Беру лифчик. Это будет поинтересней. Правда, наверно, ей лучше бы это было сделать самой.
Первой под бретелью проходит рука с бокалом шампанского, и бретель располагается на плечике. Держа лифчик за вторую бретель, жестом руки прошу у Марты подержать плеть. Она даёт мне её, продевает руку под бретелью, и я вкладываю ей в руку снейк обратно. Захожу сзади, протягиваю руки под её руками, чтобы свести их на центральной части лифчика и ухватиться за его чашечки, оттягиваю их вниз и вперёд насколько это необходимо, слегка напираю грудью Марте на спину, заставляя её наклониться, и её небольшая грудь полностью оказывается в чашечках лифчика. Она своими действиями мне помогла, и это, конечно, не был жест Госпожи. Но мы оба этого не заметили. Прижимаю её грудь аксессуаром и, пропуская его бочки между своих пальцев, скольжу руками к застёжке. Отмечаю - лиф расположен параллельно полу, чётко под лопатками. Довольный своей работой, захожу спереди. Никакой эротики! Я слуга, который помогает одеться своей хозяйке! Фиксируя одной рукой чашечку, другой проникаю под неё, чтобы собрать и поправить грудь. Пальцами нащупываю сосок и делаю на нём пару лёгких движений, стараюсь, чтобы это выглядело, как часть от процесса собирания и поправления груди. Нежно массирую грудь, но так, чтобы казалось, что я просто стараюсь тщательно её собрать в руке. Чашечка оказывается полностью заполнена, а сосок расположен в её центре. Те же движения повторяю на левой стороне лифа. Может данный акт и утратил на какое-то мгновение сексуальность с эстетической точки зрения, но зато на чувственном уровне, уверен, был бомбой. Можно было судить даже по Марте – она стояла особенной.

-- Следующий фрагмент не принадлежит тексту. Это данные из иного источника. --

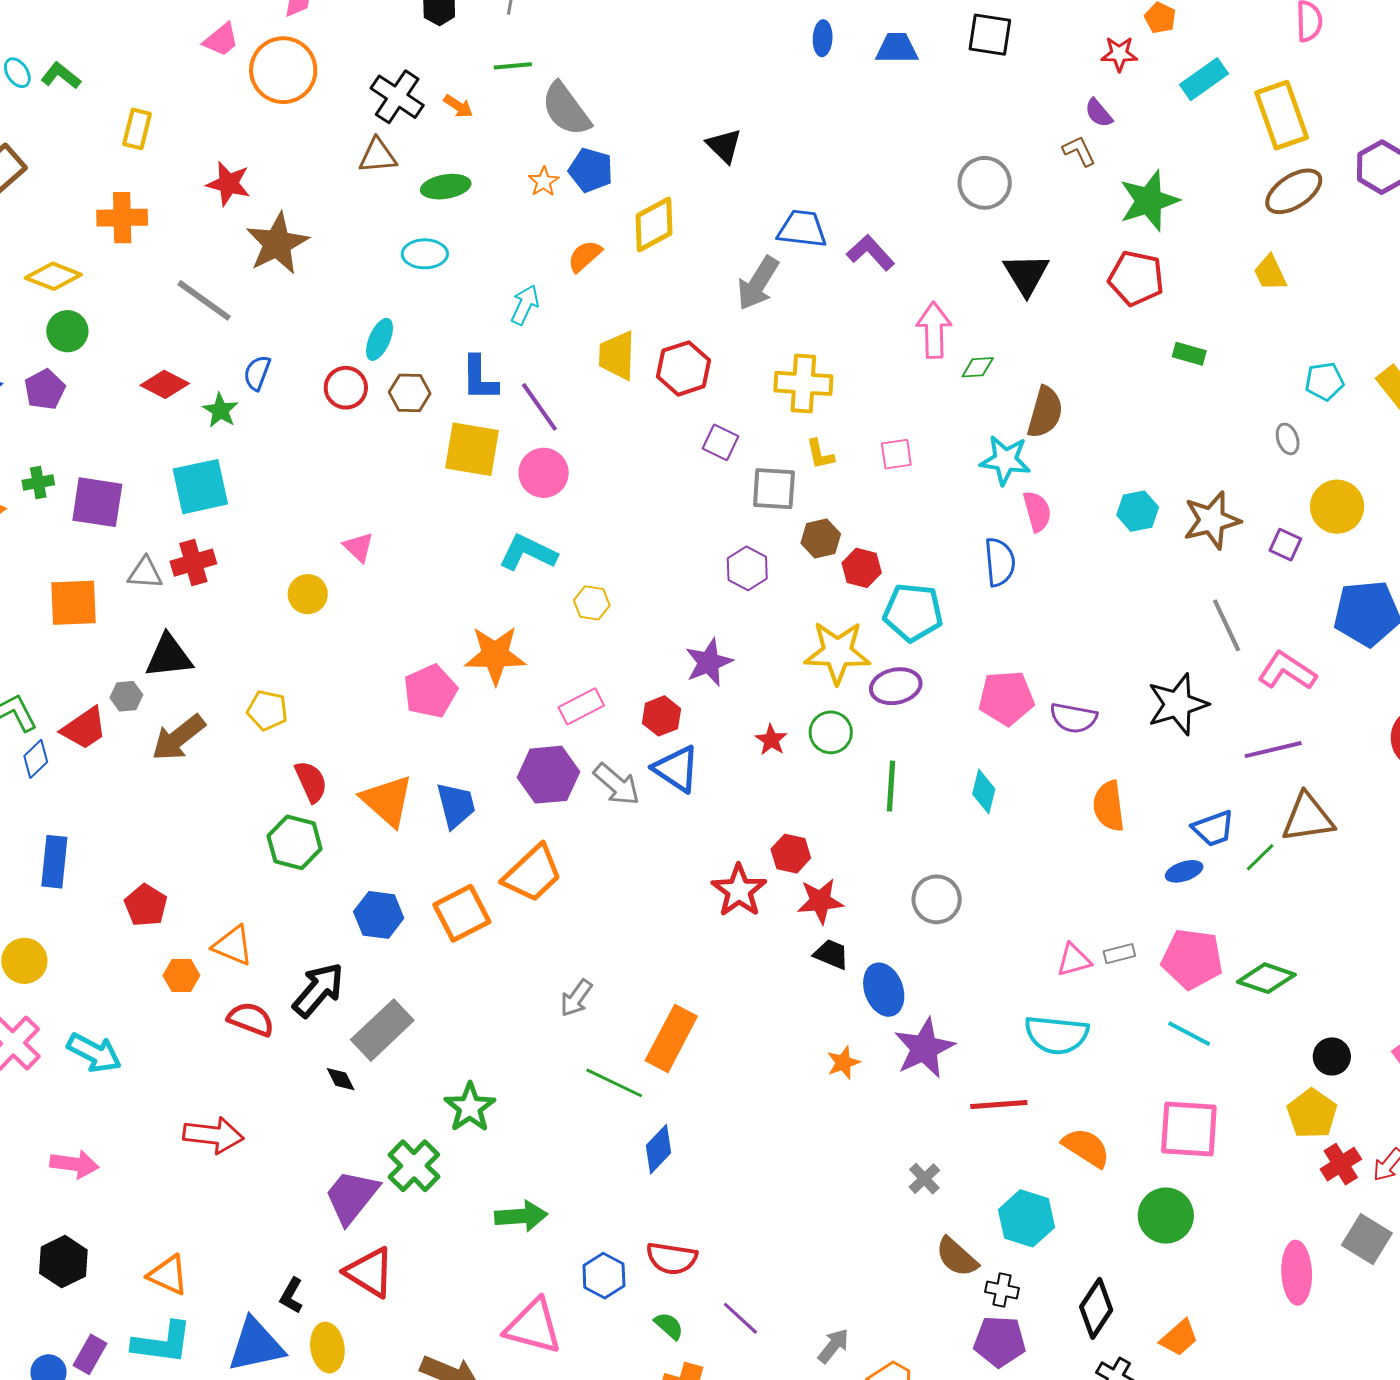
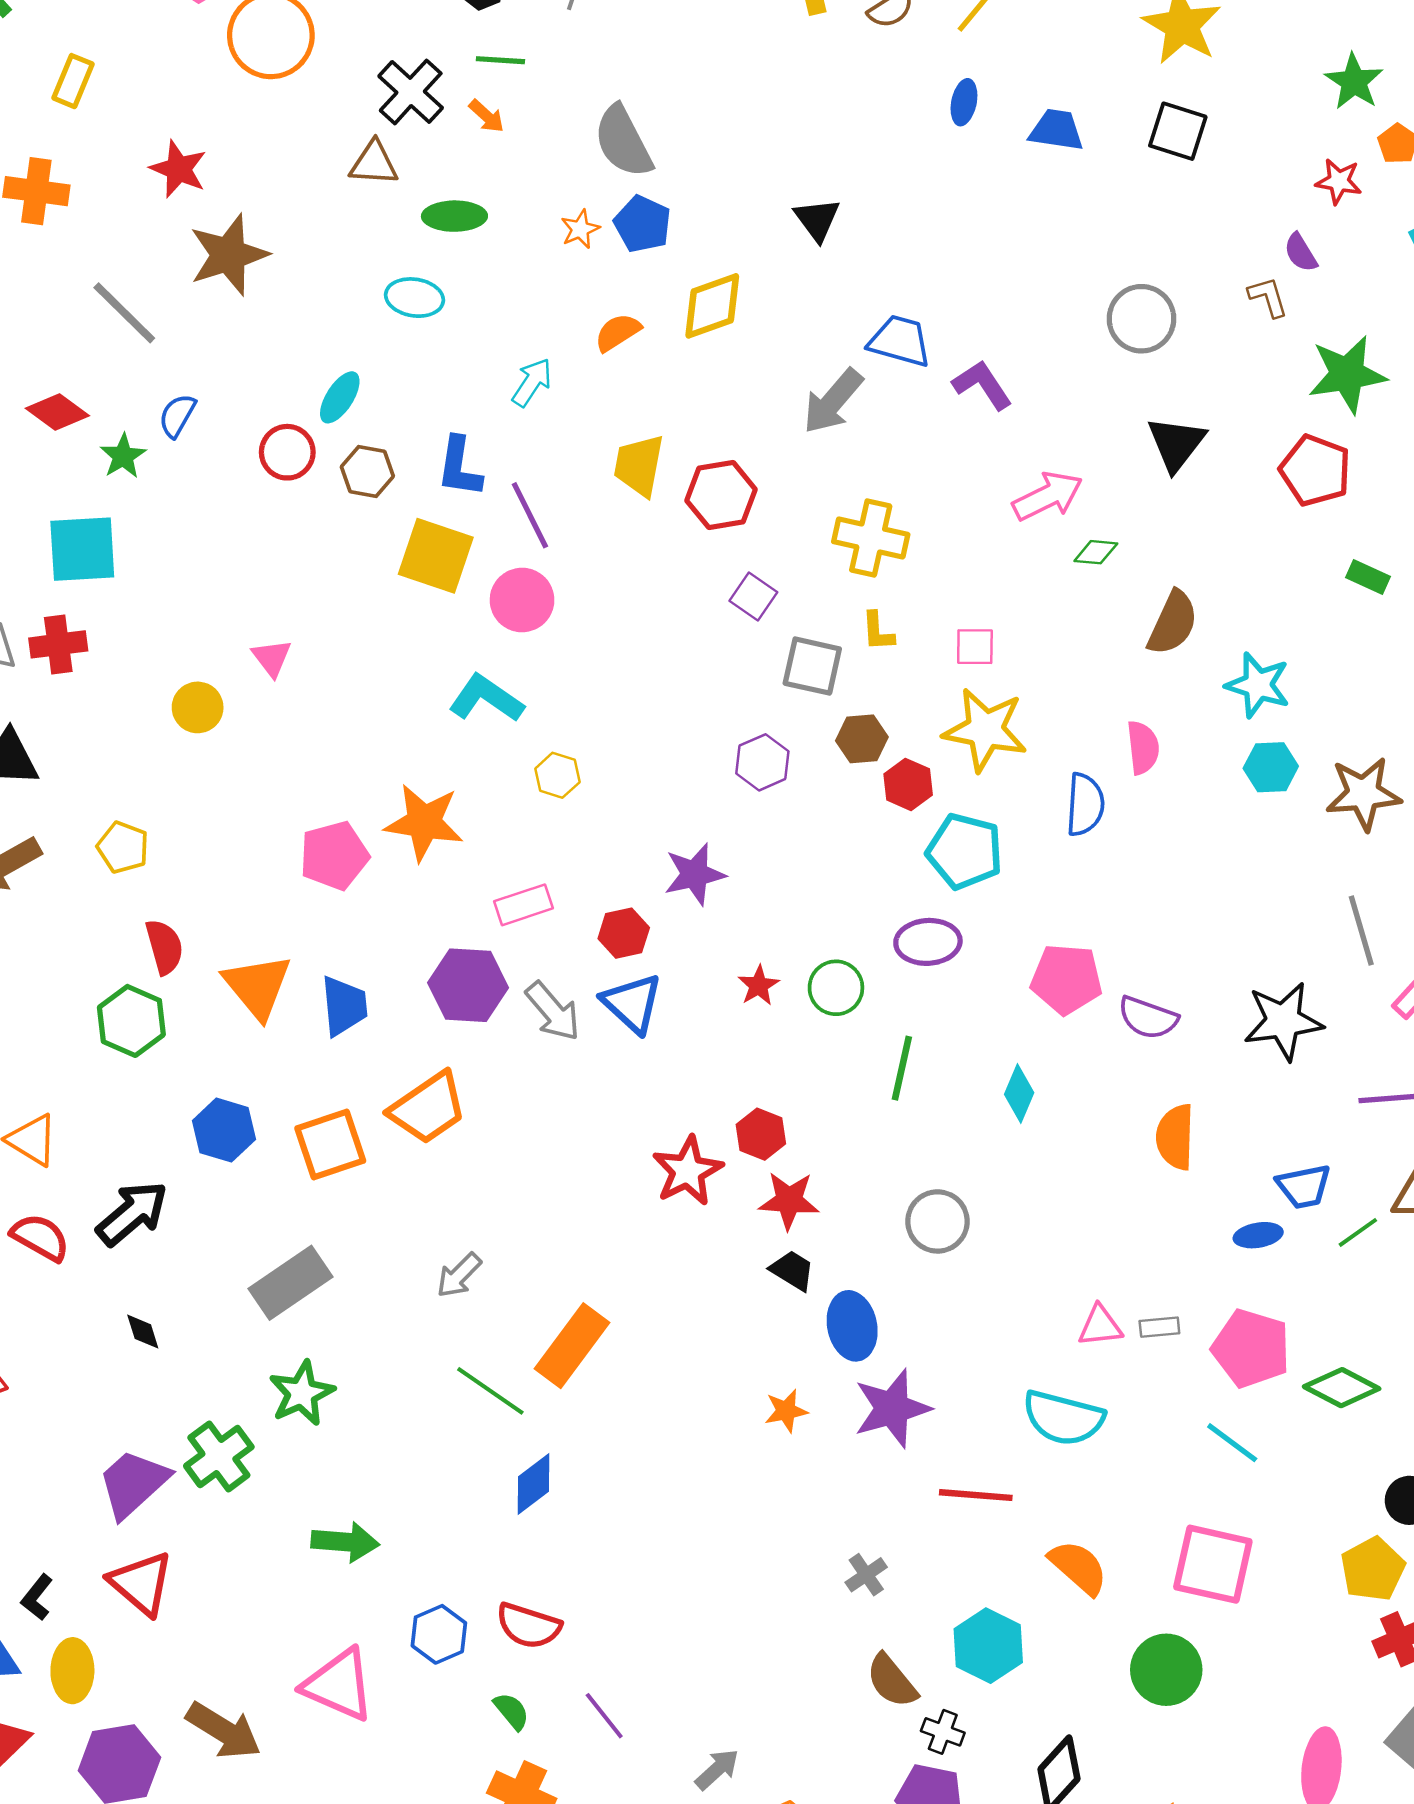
green line: (513, 66) -> (500, 60), moved
pink arrow: (934, 330) -> (1048, 496), turned 56
cyan star: (1005, 460) -> (1258, 685), moved
yellow star: (837, 652) -> (985, 730), moved
gray rectangle: (382, 1030) -> (291, 1283), moved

Наклоняюсь к куртке, показываю Марте, что хочу на неё надеть её. Кладу куртку обратно на диван, чтобы принять от неё бокал и плеть. Красиво, как реликвию, опускаю на пол и то и другое. Она подставляет себя, чтобы я смог надеть на неё куртку. Застёгиваю молнию, ремешки. Опускаюсь за бокалом и плетью, вкладываю их в руки своей Госпожи.